On 11/10/2015 04:31 PM, Mark Hatle wrote:
Is there a way that the qemu calls can be replaced by calls to an actual running board (via SSH perhaps) to get the necessary information? While inconvenient this might be a valid workaround.
Theoretically, yes. Copy the sysroot and the build tree to the board (to some safe location, obviously), then execute the arch-dependent bits of the process remotely, then copy the output files back. Slow, but doable. The executable wrapper mechanism for that is already provided by the patchset.
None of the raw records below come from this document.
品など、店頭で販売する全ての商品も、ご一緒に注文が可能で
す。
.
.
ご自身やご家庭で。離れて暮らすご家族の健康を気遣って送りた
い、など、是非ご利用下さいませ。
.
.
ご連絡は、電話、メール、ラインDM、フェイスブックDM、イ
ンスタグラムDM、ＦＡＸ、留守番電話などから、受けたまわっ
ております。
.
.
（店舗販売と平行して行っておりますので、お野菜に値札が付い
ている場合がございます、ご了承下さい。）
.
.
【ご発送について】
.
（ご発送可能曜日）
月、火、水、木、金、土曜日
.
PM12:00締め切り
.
I would however first seriously look into reengineering g-o so that it's architecture-independent, and doesn't require such awful contortions. Primarily, two things: 1) It should be easy to build transient introspection binaries for the native architecture, instead of building them for the target together with the rest of the package. Those binaries produce textual output (essentially a list of classes/signals/properties) which is architecture-independent. 2) The binary introspection database in .typelib files should not be a raw dump of a C structure, and should be actually the same on all architectures.
Also is there any facility to caching the gobject responses (other then standard sstate-cache) so for machine that do not have QEMU support we can used a cached set of responses? (I'm not sure if these responses could be considered to be a global cache, or if they are distribution specific in configuration. Likely the later.)
This requires custom bitbake support I'm afraid, a specialist needs to answer this.